For the past 16 months, everywhere we go people alaways comment on how we could fit four boats on top of the truck, and of course, why two people need four boats? Well, as all you fellow paddlers know, you can never have "enough"....
Part of our "rethinking" the RV lifesye, and making a few changes is to allow us to do much more with different gear. We had thought about getting a square-end canoe, that could be paddled, or, used with a small motor thereby greatly expanding hwo far we could go, and allowing us to "self shuttle" on trips. Careful searching on the internet only turned up one comapny that truly made a light weight square-end, Clipper Canoe made by the great folks at Western Canoe & Kayak, who agreed to set up a demo for us if we visited them in Abbortsford (near Vancouver).

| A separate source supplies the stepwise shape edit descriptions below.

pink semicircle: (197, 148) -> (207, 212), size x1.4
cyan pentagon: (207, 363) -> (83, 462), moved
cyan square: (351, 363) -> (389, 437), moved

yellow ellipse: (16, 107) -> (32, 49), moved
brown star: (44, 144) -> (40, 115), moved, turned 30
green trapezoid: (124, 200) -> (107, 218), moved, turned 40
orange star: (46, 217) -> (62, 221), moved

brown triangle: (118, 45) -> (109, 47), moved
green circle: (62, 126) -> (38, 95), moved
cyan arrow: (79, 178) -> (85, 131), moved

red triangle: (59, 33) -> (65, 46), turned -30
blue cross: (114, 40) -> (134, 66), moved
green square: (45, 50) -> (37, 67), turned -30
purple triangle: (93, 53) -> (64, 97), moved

We were disappointed in the square-end, being quite heavy and very wide...too much so to act as a tandem "paddle" canoe. So, we tested two boats Tuesday on the Fraser River both with & without a 2HP motor (that provided). We ended up liking the 16-1/2ft Tripper S which did a good job with both of us in it with & w/o the motor. After we each paddled it solo ("S") and found it to be acceptable to use in that maner also (like if I want to >go fish by myself). I also used the motor solo, our minds were made up, this was the new boat to add to our growing fleet!

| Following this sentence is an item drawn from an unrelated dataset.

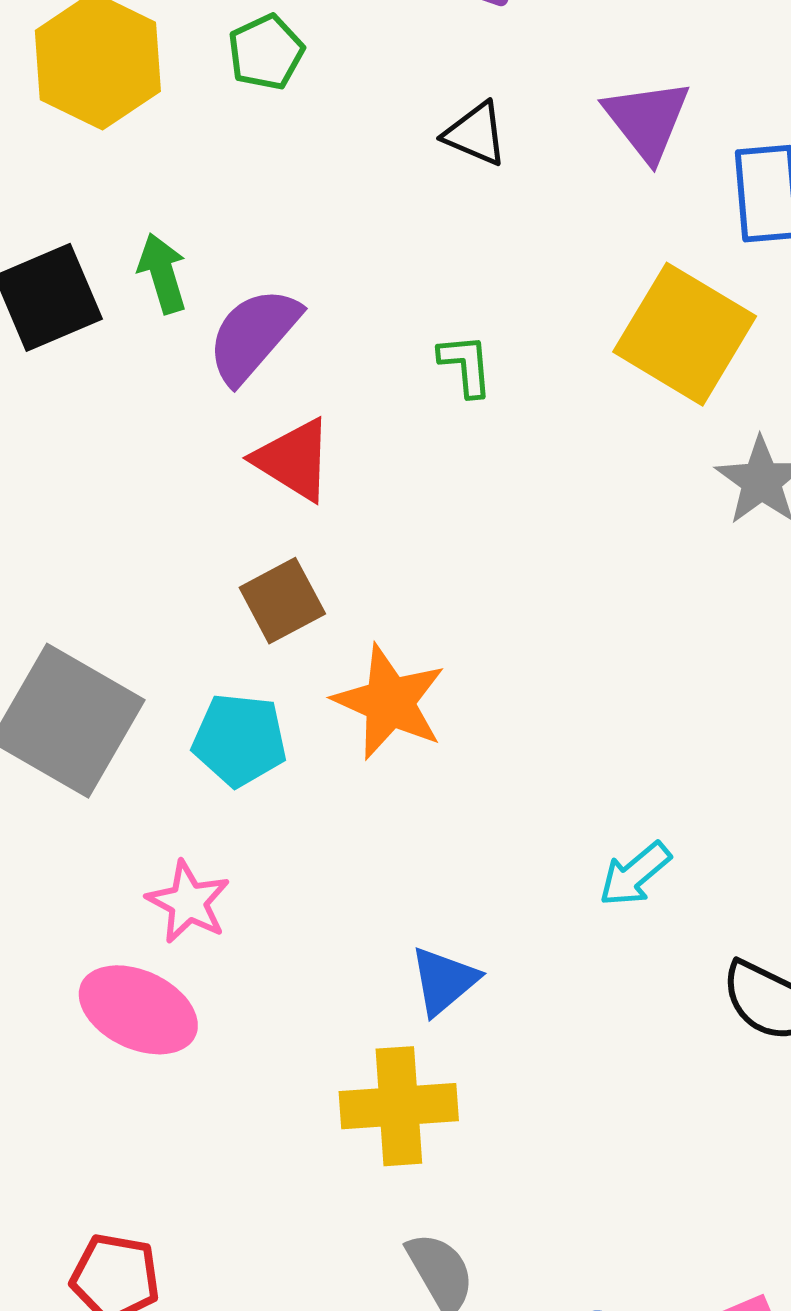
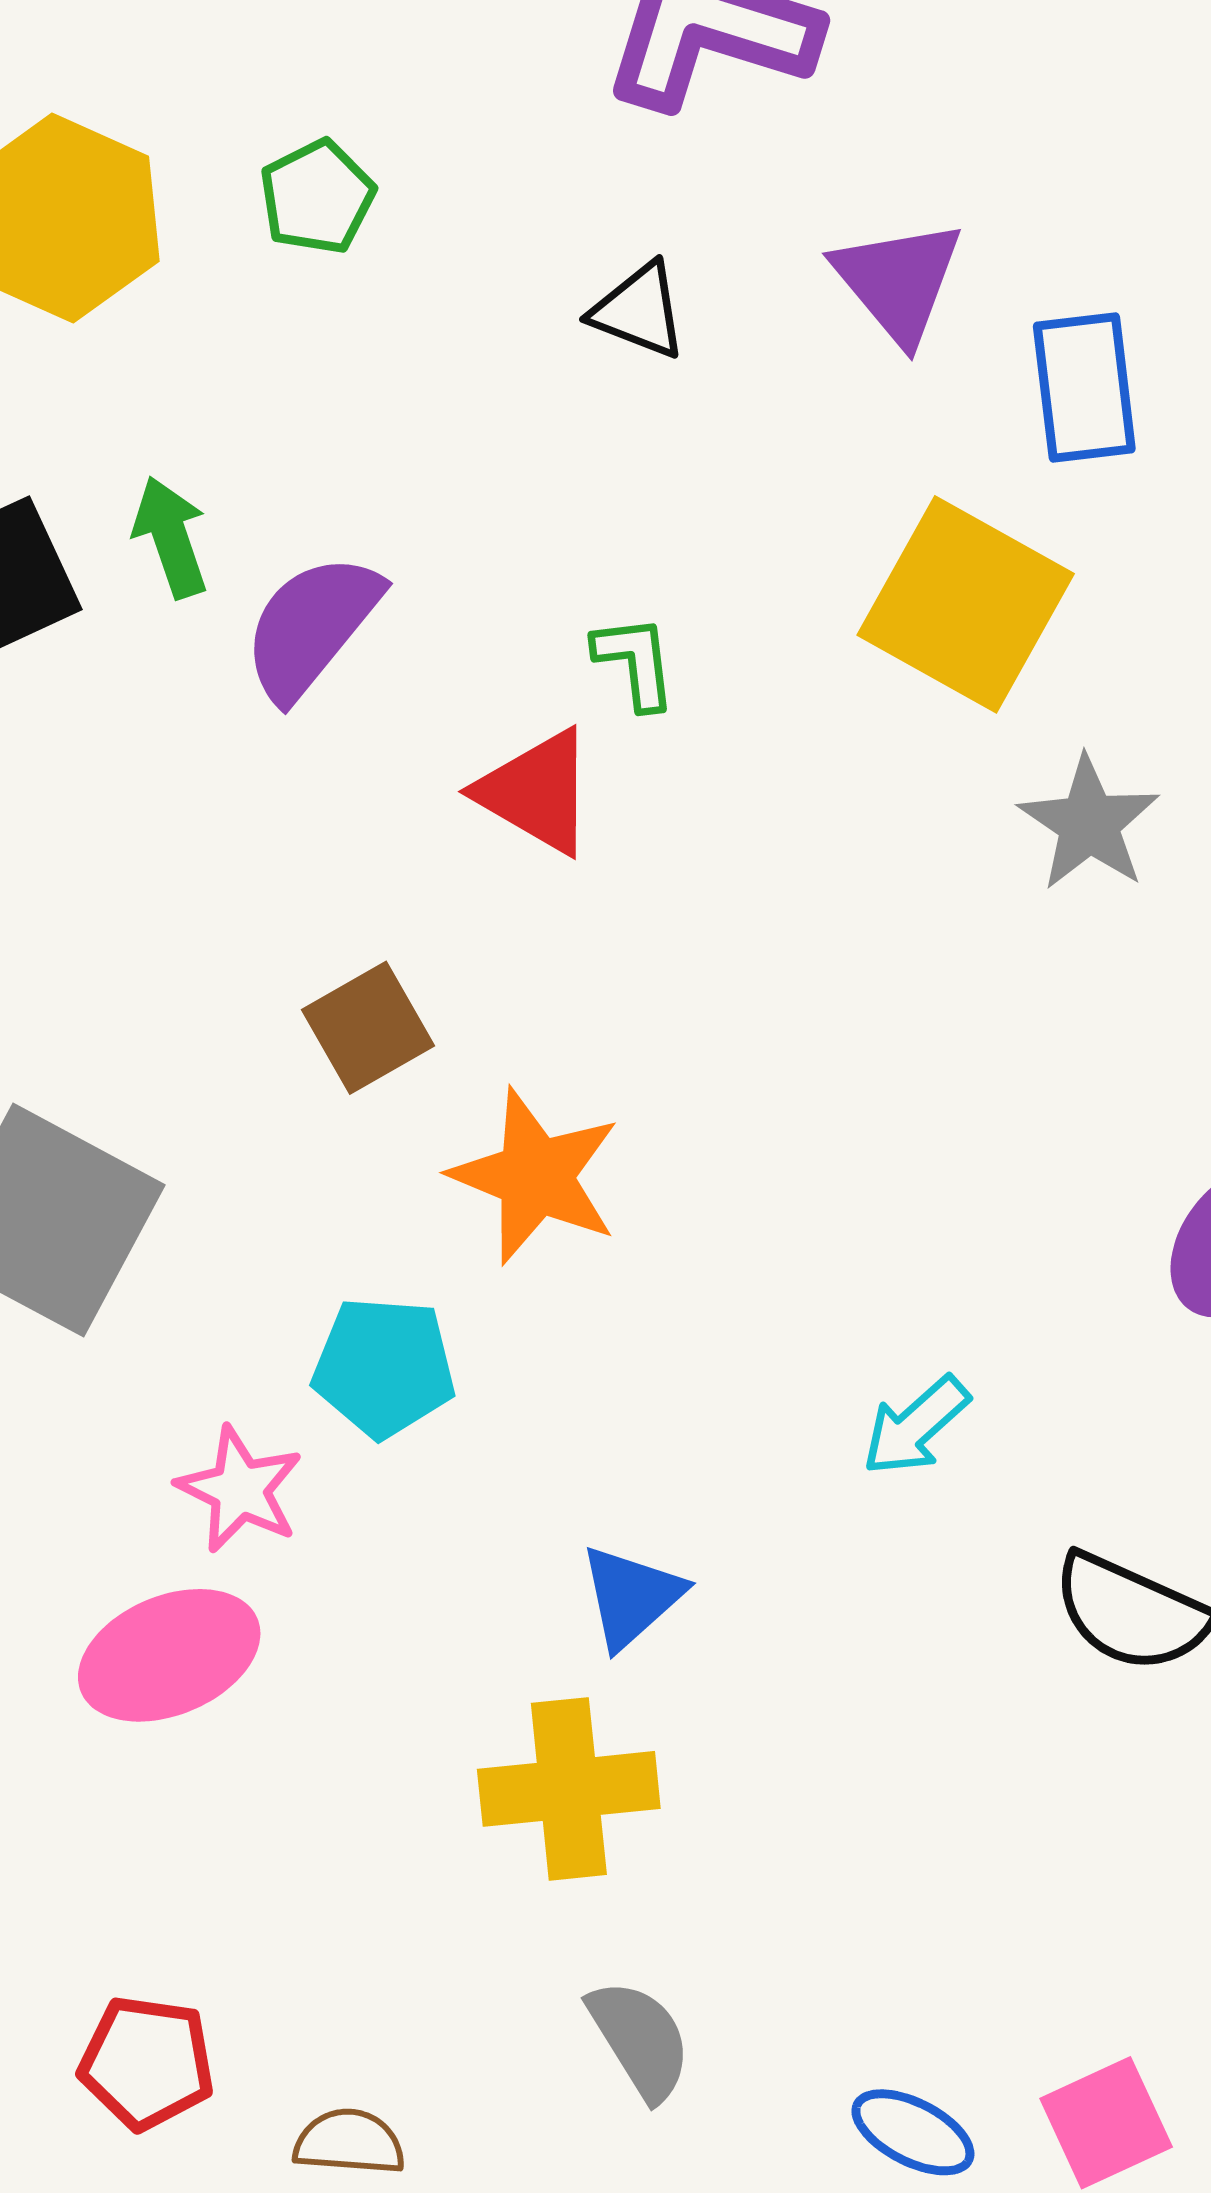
red triangle: (294, 460) -> (536, 792), moved
cyan pentagon: (240, 740) -> (384, 1367), moved
pink ellipse: (138, 1010) -> (169, 1655), turned -46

It was pretty amazing how fast the boat went, paddling, or with the motor at only half throttle. Back at trhe factory Marlin (the owner) made us a "special deal" on a Custom Ultralight that he had in stock that had a couple of almost imperceptable blems on it's finish (we'll puts lots more than that on the first few trips out! ) > >if you are interested in the complete specs: http://www.clippercanoes.com/boat_specs.php?PHPSESSID=fc2ec523b48e7600e8f5d80fdb357d57&model_id=106
I'll pick up the tiny four-stroke, 26lb Honda 2HP motor to go with it when we get back into the states..
So, just how do we get (now) FIVE! boats up there? Turns out it was easier than we expected. With a few suggestions and "spacer boards" at the factory, we were ready to head on to Vancouver Island in short order.
We missed the ferry to Victoria, and had to go to Nanaimo (about 100 miles north), which turned out to be a great detour. Kim found Living Forest Campground in ther trailer guides, and it is simply beautiful. We ended up in one of the best sites in the 55acre park, on the very end of a small point overlooking the mouth of the Nanaimo River and an expanse of saltwater marsh.
Anxious to try the new rig out, we carefully unloaded and placed it in front of the truck. Kim commented "we better get a picture of this sleek shiney hull right now, it'll never look like that again"....and I must admit that Western does a magnificant job of fit & finish on their boats!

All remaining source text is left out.